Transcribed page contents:
▽
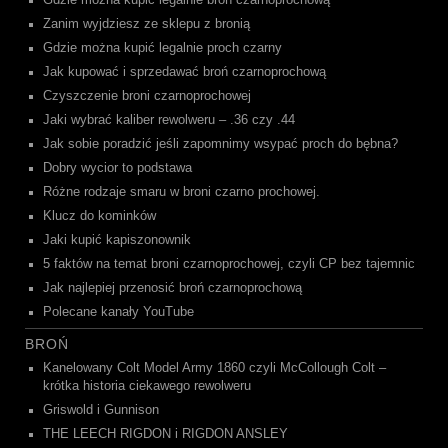
Gdzie można kupić legalnie broń czarnoprochową
Zanim wyjdziesz ze sklepu z bronią
Gdzie można kupić legalnie proch czarny
Jak kupować i sprzedawać broń czarnoprochową
Czyszczenie broni czarnoprochowej
Jaki wybrać kaliber rewolweru – .36 czy .44
Jak sobie poradzić jeśli zapomnimy wsypać proch do bębna?
Dobry wycior to podstawa
Różne rodzaje smaru w broni czarno prochowej.
Klucz do kominków
Jaki kupić kapiszonownik
5 faktów na temat broni czarnoprochowej, czyli CP bez tajemnic
Jak najlepiej przenosić broń czarnoprochową
Polecane kanały YouTube
BROŃ
Kanelowany Colt Model Army 1860 czyli McCollough Colt –
krótka historia ciekawego rewolweru
Griswold i Gunnison
THE LEECH RIGDON i RIGDON ANSLEY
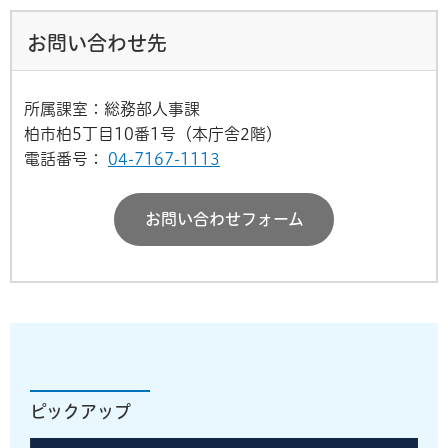
お問い合わせ先
所属課室：総務部人事課
柏市柏5丁目10番1号（本庁舎2階）
電話番号：
04-7167-1113
お問い合わせフォーム
ピックアップ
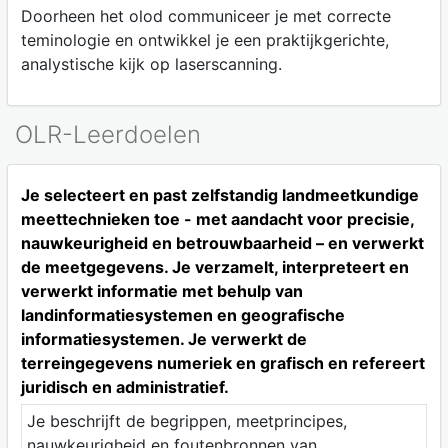
Doorheen het olod communiceer je met correcte
teminologie en ontwikkel je een praktijkgerichte,
analystische kijk op laserscanning.
OLR-Leerdoelen
Je selecteert en past zelfstandig landmeetkundige
meettechnieken toe - met aandacht voor precisie,
nauwkeurigheid en betrouwbaarheid – en verwerkt
de meetgegevens. Je verzamelt, interpreteert en
verwerkt informatie met behulp van
landinformatiesystemen en geografische
informatiesystemen. Je verwerkt de
terreingegevens numeriek en grafisch en refereert
juridisch en administratief.
Je beschrijft de begrippen, meetprincipes,
nauwkeurigheid en foutenbronnen van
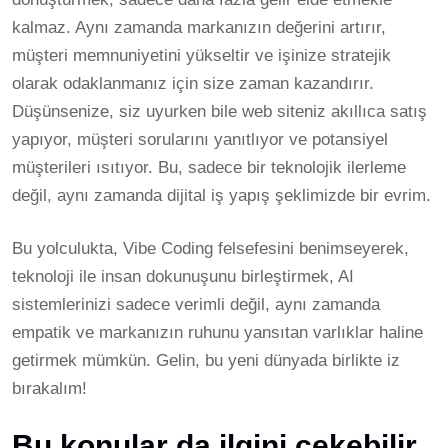
kalmaz. Aynı zamanda markanızın değerini artırır,
müşteri memnuniyetini yükseltir ve işinize stratejik
olarak odaklanmanız için size zaman kazandırır.
Düşünsenize, siz uyurken bile web siteniz akıllıca satış
yapıyor, müşteri sorularını yanıtlıyor ve potansiyel
müşterileri ısıtıyor. Bu, sadece bir teknolojik ilerleme
değil, aynı zamanda dijital iş yapış şeklimizde bir evrim.
Bu yolculukta, Vibe Coding felsefesini benimseyerek,
teknoloji ile insan dokunuşunu birleştirmek, AI
sistemlerinizi sadece verimli değil, aynı zamanda
empatik ve markanızın ruhunu yansıtan varlıklar haline
getirmek mümkün. Gelin, bu yeni dünyada birlikte iz
bırakalım!
Bu konular da ilgini çekebilir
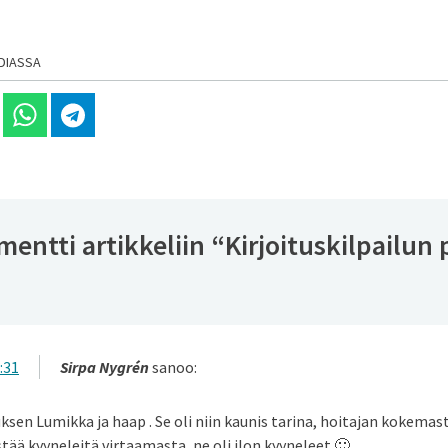
DIASSA
 Linkedinissä
Jaa Whatsappissa
Jaa Telegramissa
entti artikkeliin “
Kirjoituskilpailun
:31
Sirpa Nygrén
sanoo:
uksen Lumikka ja haap . Se oli niin kaunis tarina, hoitajan kokema
tää kyyneleitä virtaamasta, ne oli ilon kyyneleet 🙂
△
Task brief:
Show all lines in the entries above where the word "czarnoprochową" appears.

Written response:
Gdzie można kupić legalnie broń czarnoprochową
Jak kupować i sprzedawać broń czarnoprochową
Jak najlepiej przenosić broń czarnoprochową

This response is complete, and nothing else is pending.